Pageant mother is doping her 6-year-old daughter for Toddlers&Tiaras show
The latest shocking revelation from TLC’s controversial reality show Toddlers & Tiaras, which tracks the bizarre world of U.S. child beauty pageants, was aired yesterday, when a pageant mother described the means they use to get their children ready for the stage.
Alana Holler, 6, and her mother June, from McIntyre, Georgia, are the subjects of this week’s show.
June Holler, a self-proclaimed “Coupon Queen” told producers that she has tried various products to excite her daughter, including feeding her with Pixie Stix – tubes of powdered sugar referred to as “pageant crack” – but an unidentified “special juice” is her new secret weapon.

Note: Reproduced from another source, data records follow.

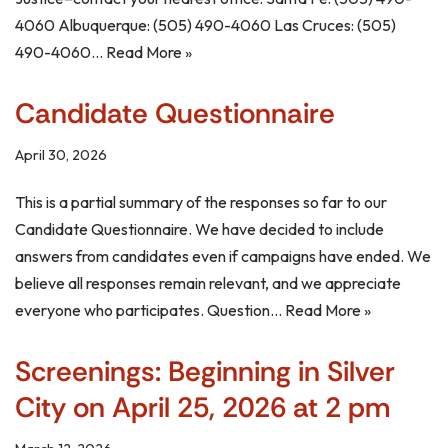
4060 Albuquerque: (505) 490-4060 Las Cruces: (505)
490-4060…
Read More »
Candidate Questionnaire
April 30, 2026
This is a partial summary of the responses so far to our
Candidate Questionnaire. We have decided to include
answers from candidates even if campaigns have ended. We
believe all responses remain relevant, and we appreciate
everyone who participates. Question…
Read More »
Screenings: Beginning in Silver
City on April 25, 2026 at 2 pm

The mother says: “We had tried Pixie Stix… We went through fifteen bags at one pageant, and it just don’t do anything for her.”

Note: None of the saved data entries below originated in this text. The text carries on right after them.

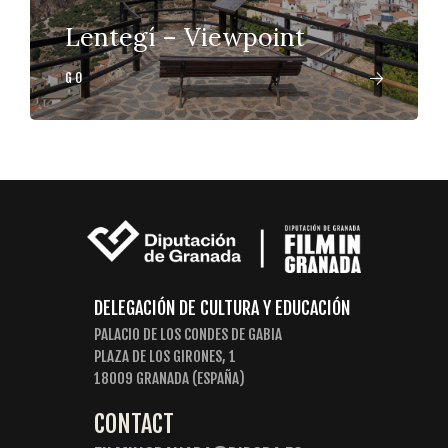
Lentegí – Viewpoint
GO
DELEGACIÓN DE CULTURA Y EDUCACIÓN
PALACIO DE LOS CONDES DE GABIA
PLAZA DE LOS GIRONES, 1
18009 GRANADA (ESPAÑA)
CONTACT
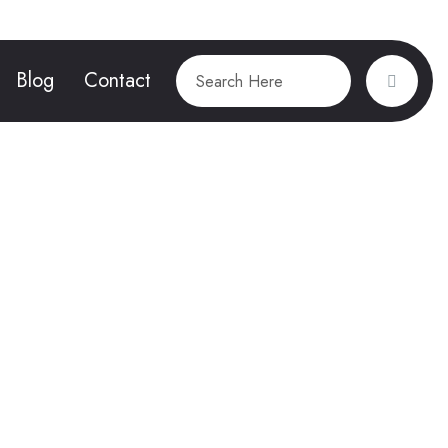
Blog
Contact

With the sugared sticks failing to boost her child’s energy levels, June Holler resorted to making her own liquid concoction.
“A lot of pageant moms and people know what the <<special juice>> is – everybody has their different concoctions, <<special juice>> is to help her energize her.”
“A lot of moms say, <<Oh, well you’re doping up your child>>, well hey, no I’m not. I’m not hurting her”, June Holler continued.
“…She just drinks it for pageants, to give her that extra <<oomph>>. So, whatever works for your child, use it.”
A bystander explains: “They want their child to stand out, so you’ve got those moms that are going to do whatever is necessary to put their child in that light.”
No matter how safe June Holler claims her daughter’s “special” drink is, viewers have voiced their concern about its effects on the youngster’s behaviour.
No brand names are mentioned on the show, but many have speculated that the drink is Mountain Dew, a caffeinated soft drink. Others believe it even contains alcohol.
June Holler is filmed instructing Alana to take “two big gulps” from an unlabelled drinks bottle. Within seconds the change is apparent.
The young pageant contestant starts rapidly swinging her arms over her head and spinning around on the floor, exclaiming: “My go-go juice is kicking in right now!”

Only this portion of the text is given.